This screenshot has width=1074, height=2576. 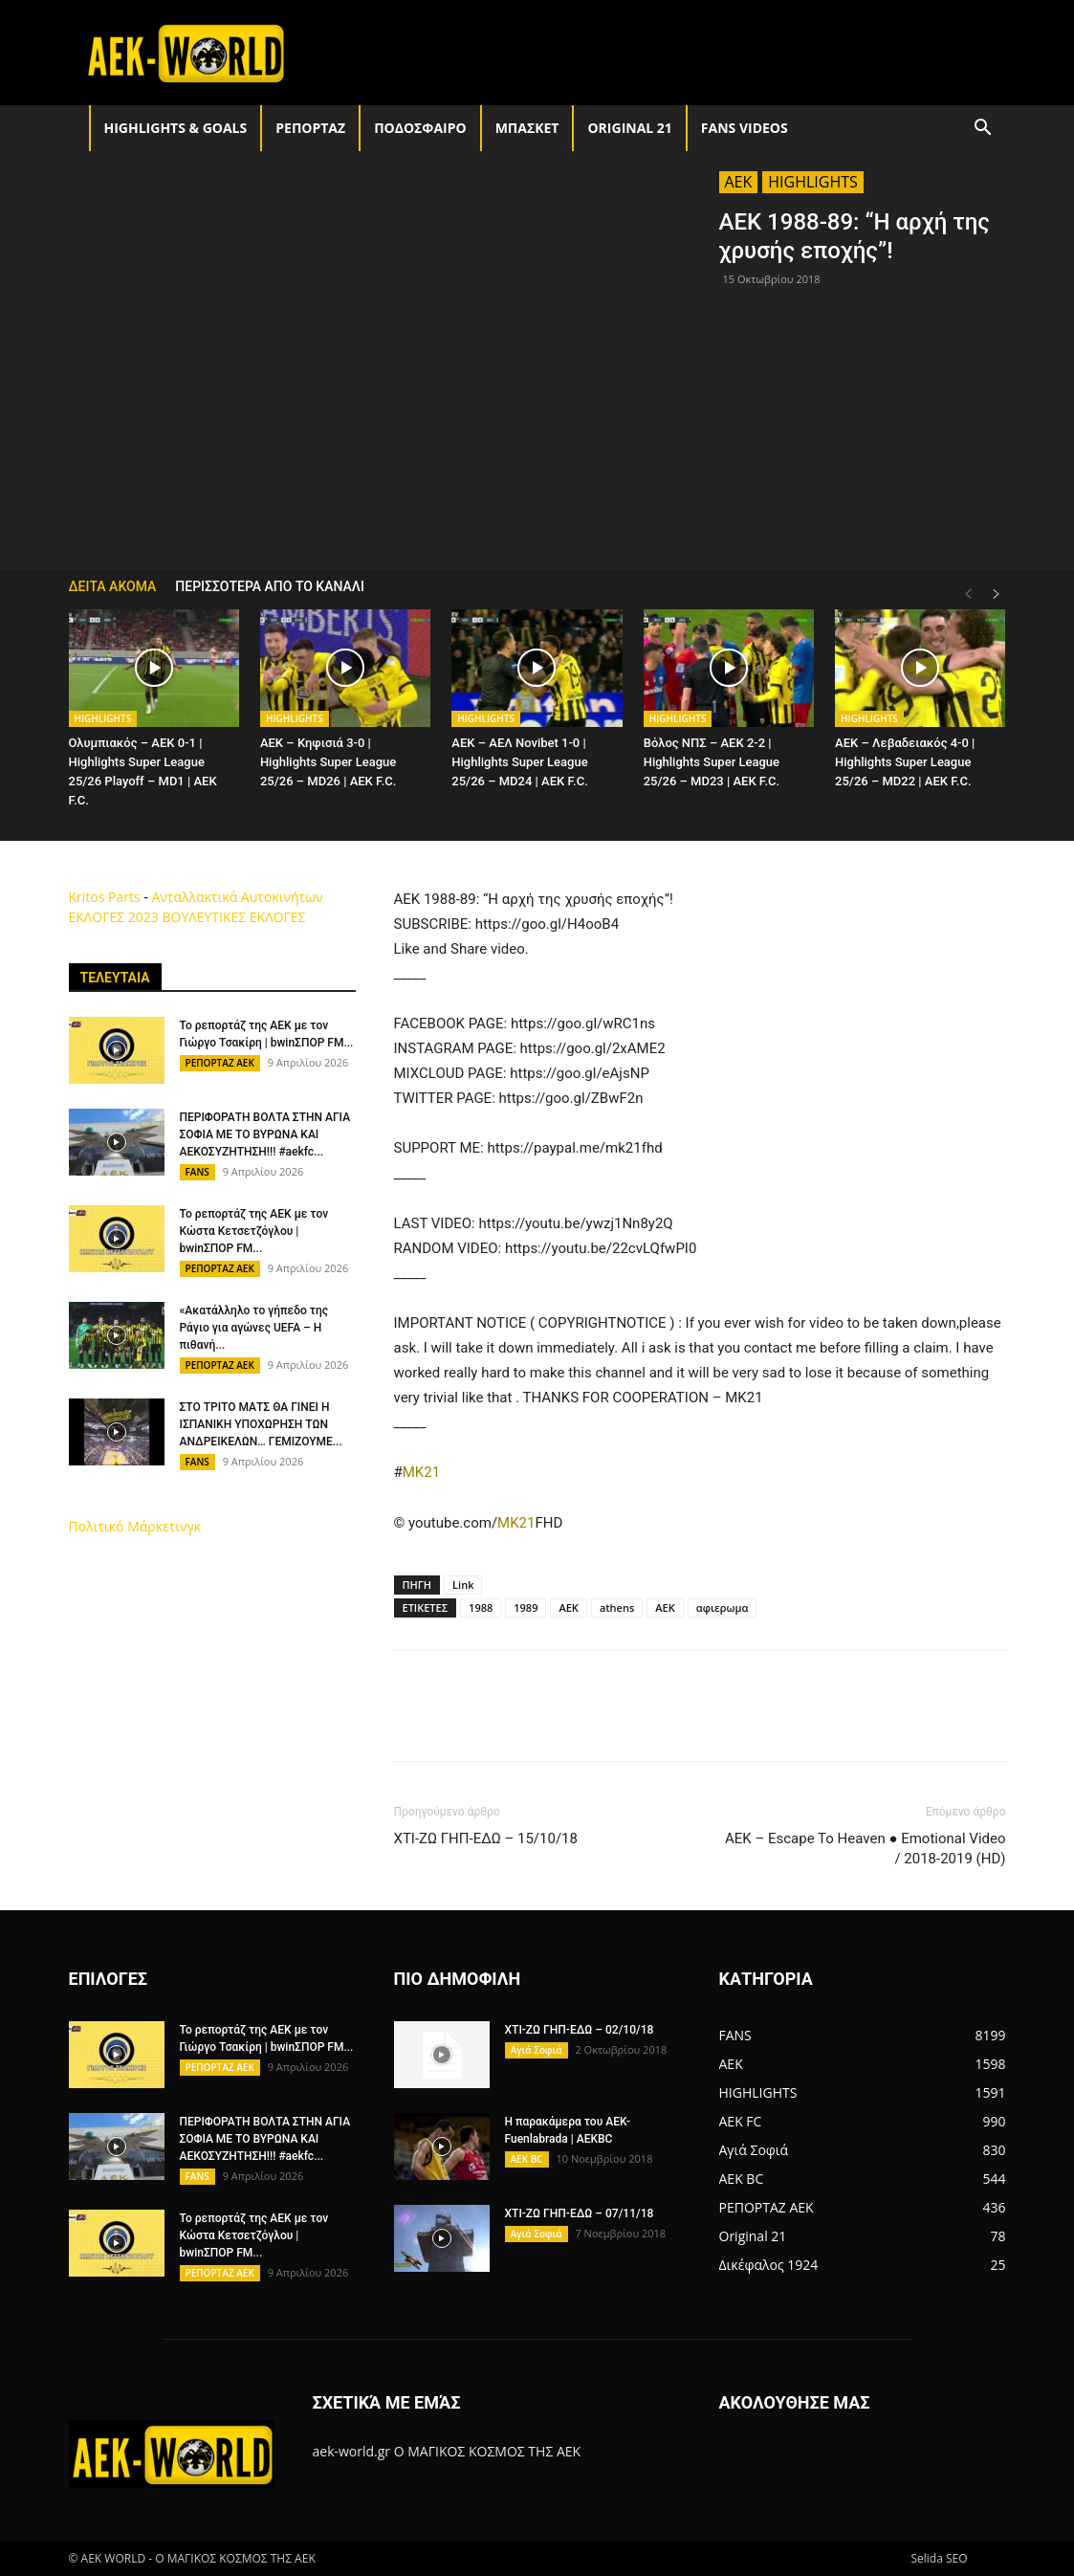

--

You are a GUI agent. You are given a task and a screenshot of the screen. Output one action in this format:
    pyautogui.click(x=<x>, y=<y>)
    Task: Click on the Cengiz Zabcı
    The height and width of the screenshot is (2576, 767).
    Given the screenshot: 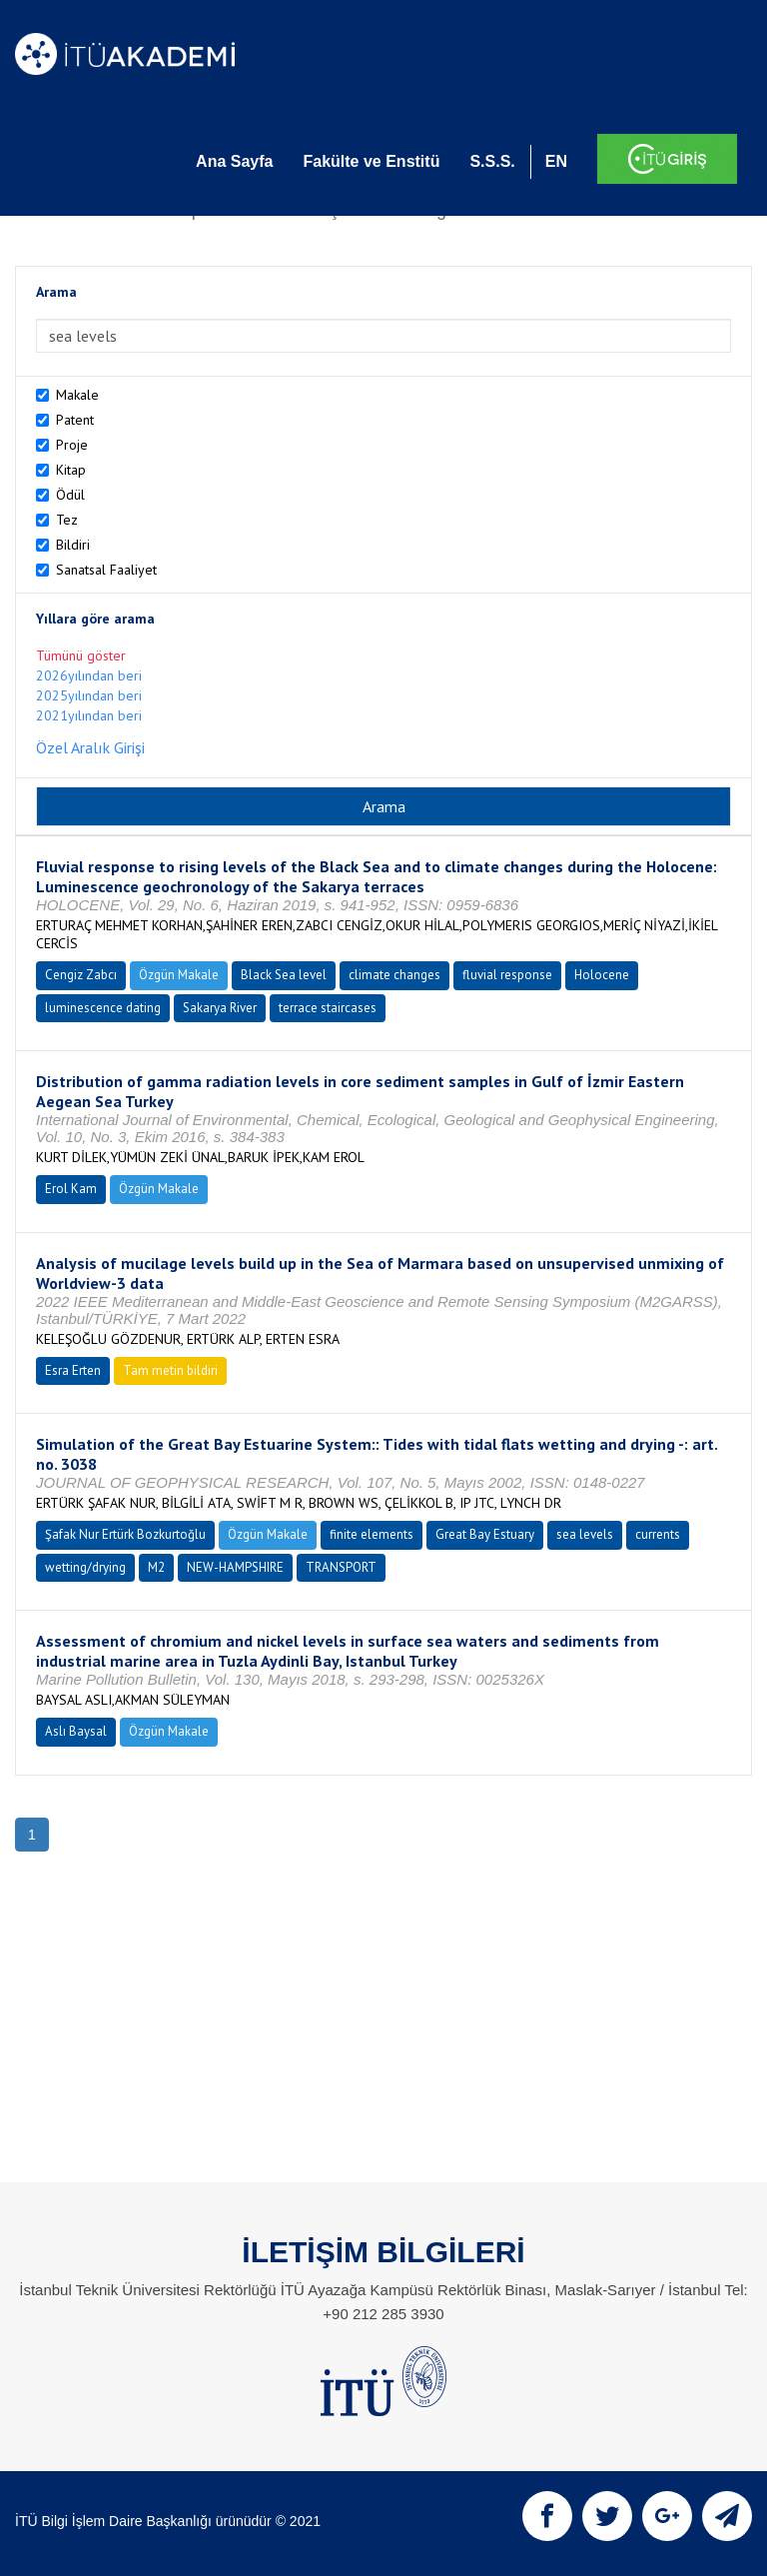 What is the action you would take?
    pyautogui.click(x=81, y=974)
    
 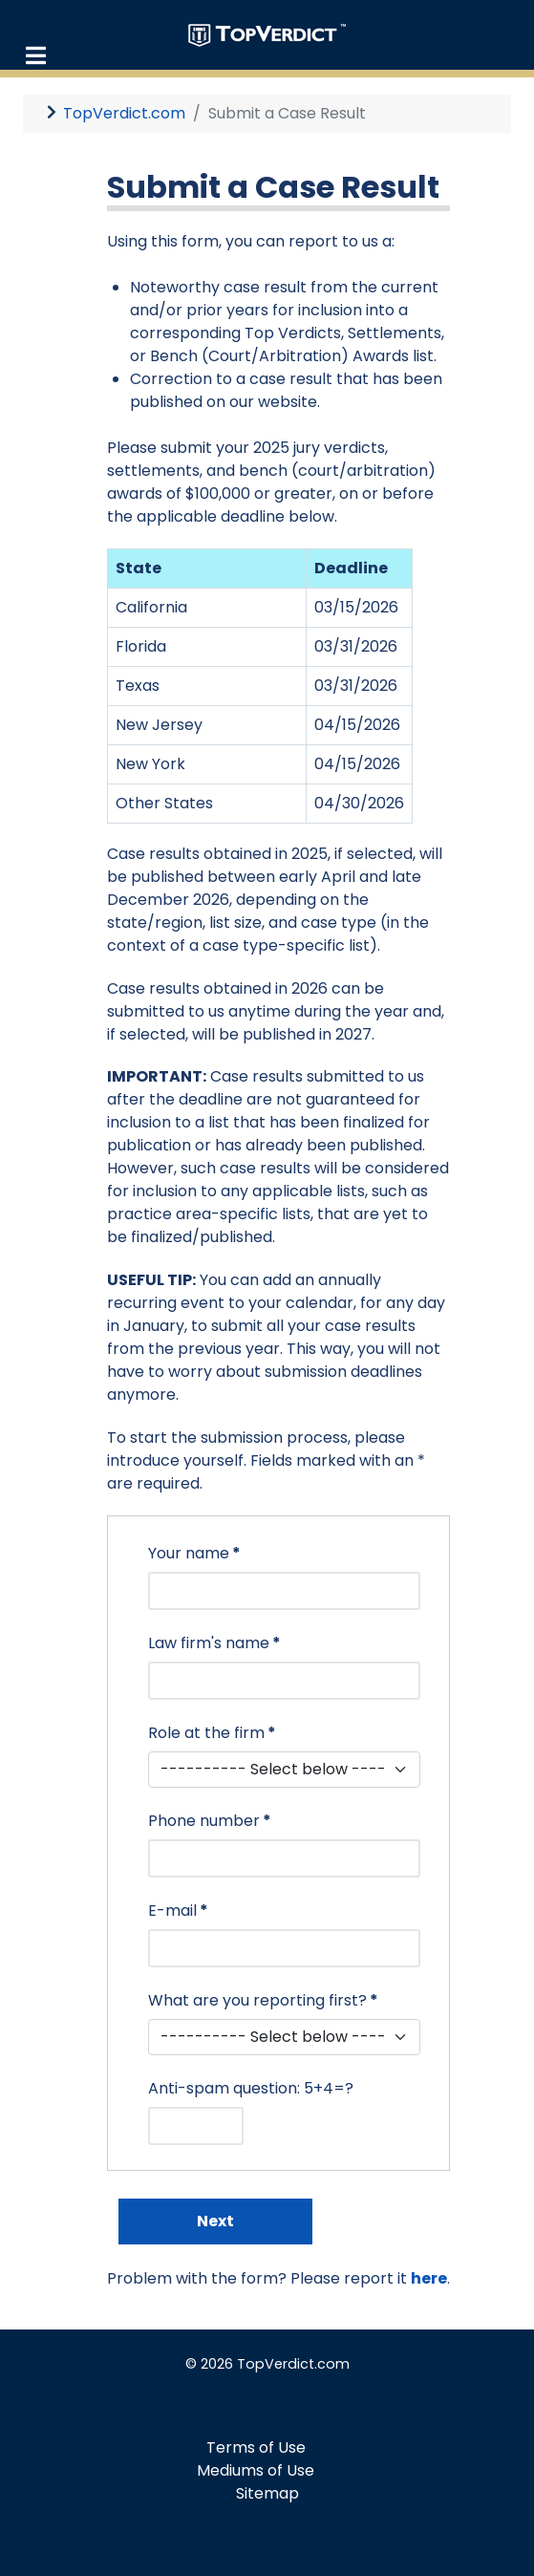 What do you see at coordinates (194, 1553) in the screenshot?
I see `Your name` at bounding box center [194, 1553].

--

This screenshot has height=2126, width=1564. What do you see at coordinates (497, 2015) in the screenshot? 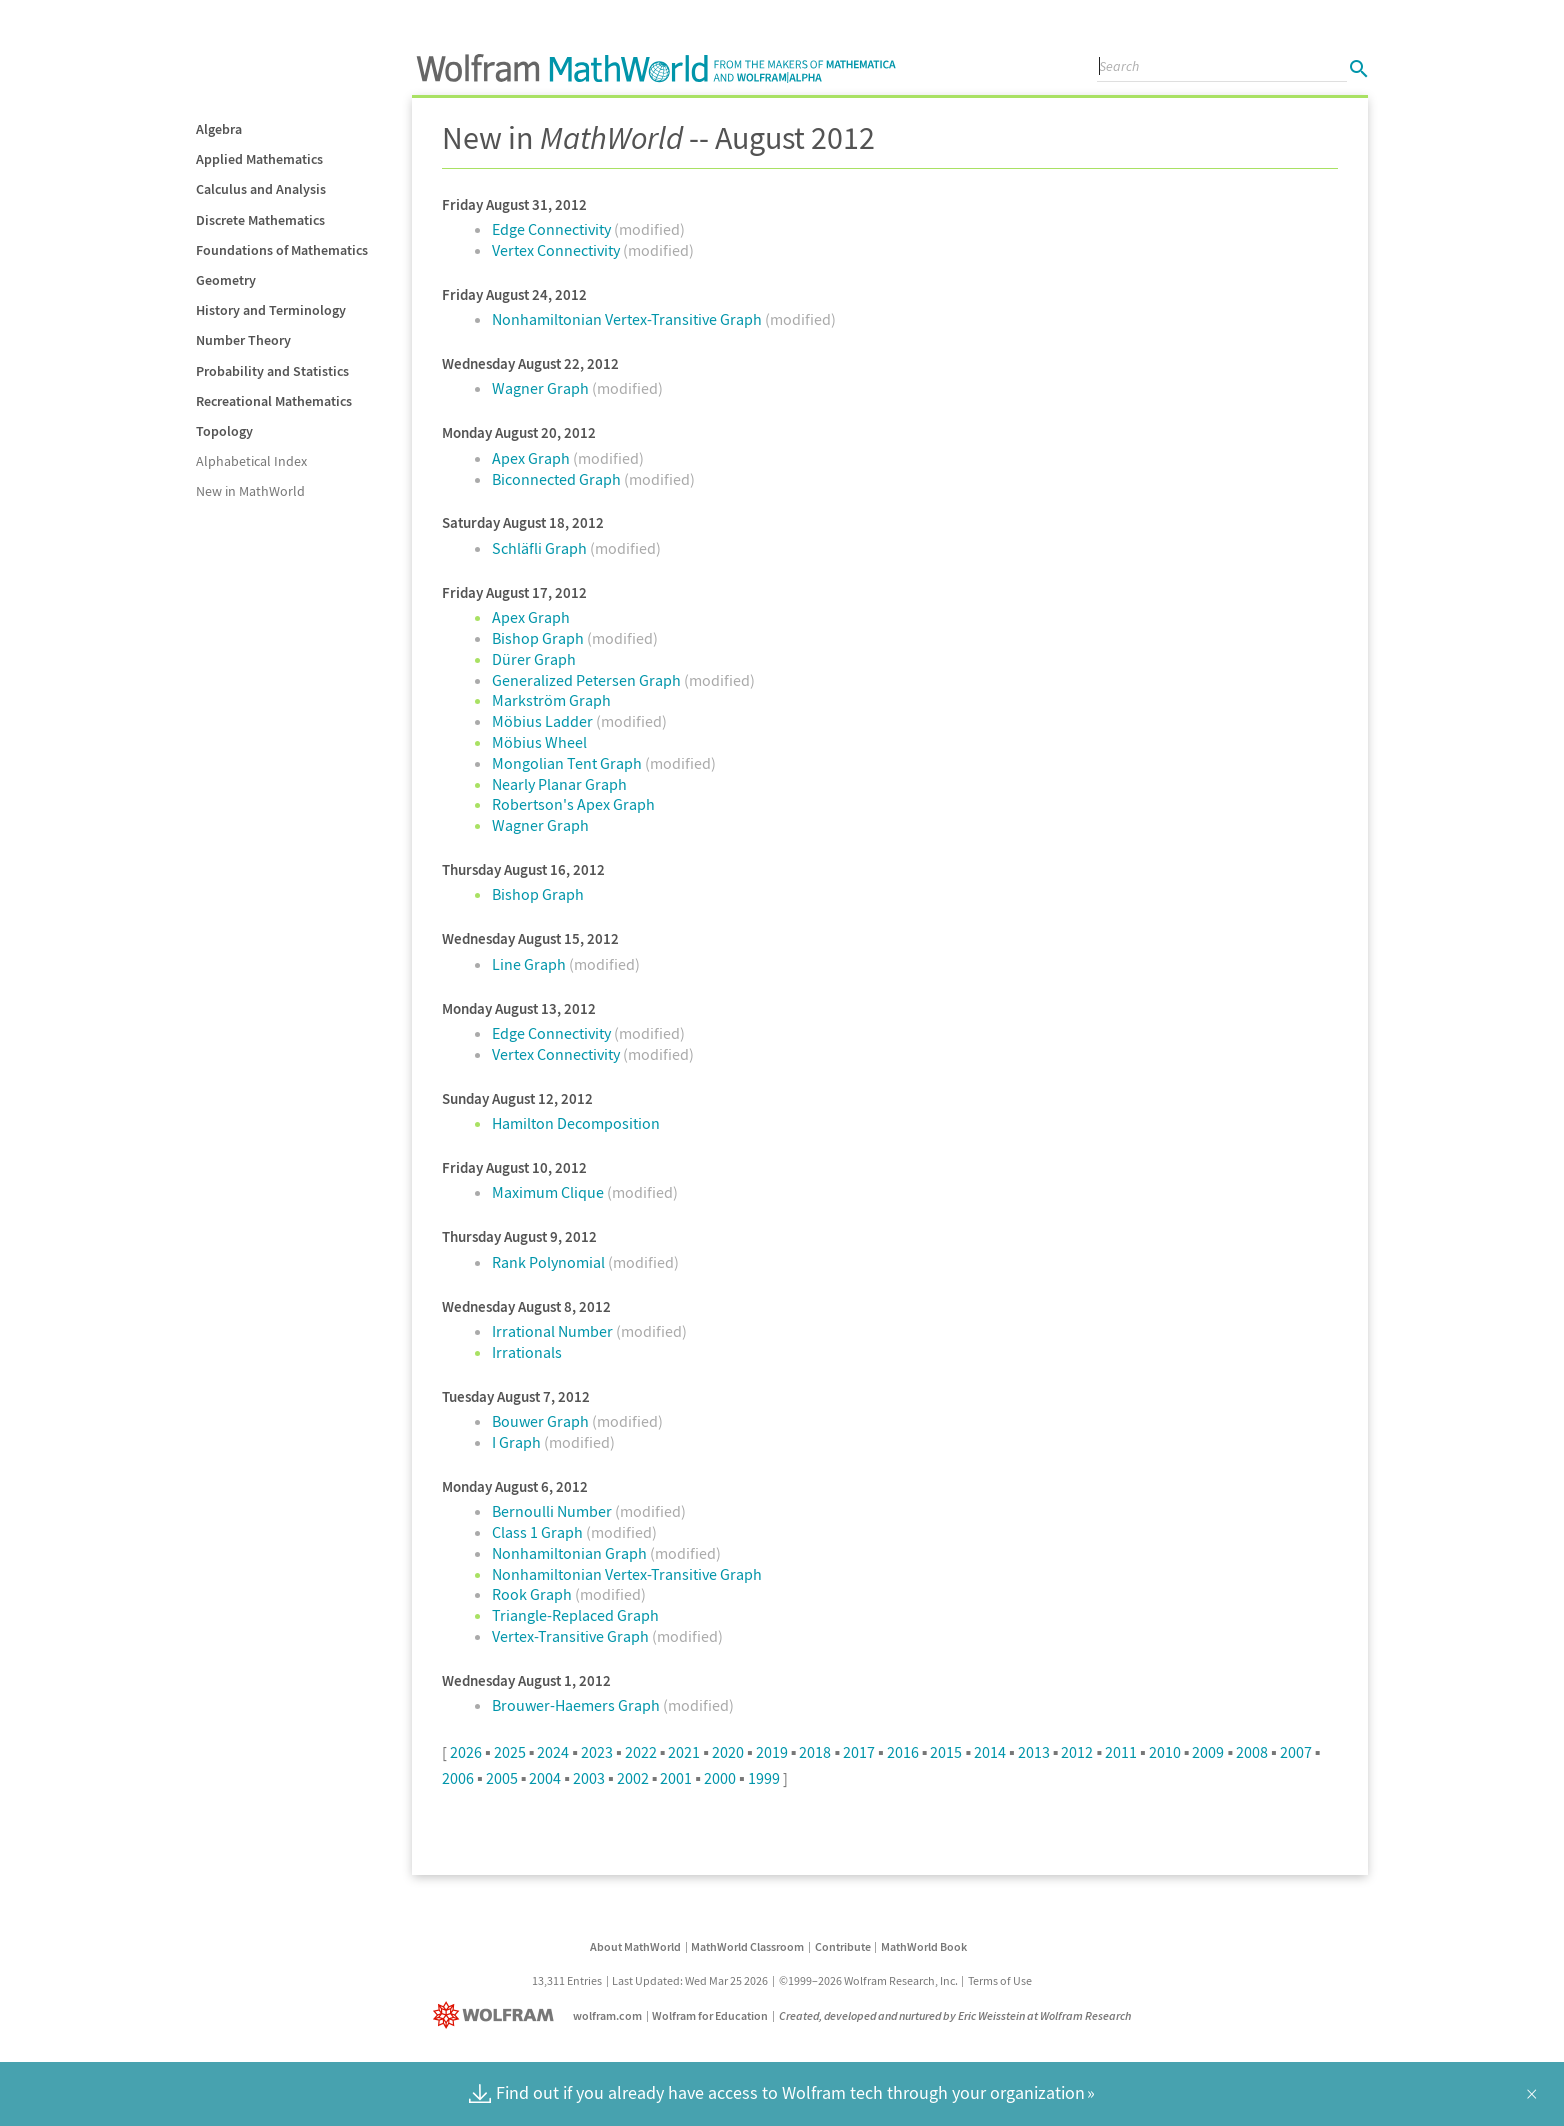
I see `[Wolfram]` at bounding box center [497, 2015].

▶ [WHAT TO WORK ON]: All that is wanted is an exact copy of the lines above from the one with "Task: Click on the Cengiz Zabcı" through the one with "The height and", with both ends included.

▶ [SOLVED EXERCISE]:
    Task: Click on the Cengiz Zabcı
    The height and width of the screenshot is (2576, 767).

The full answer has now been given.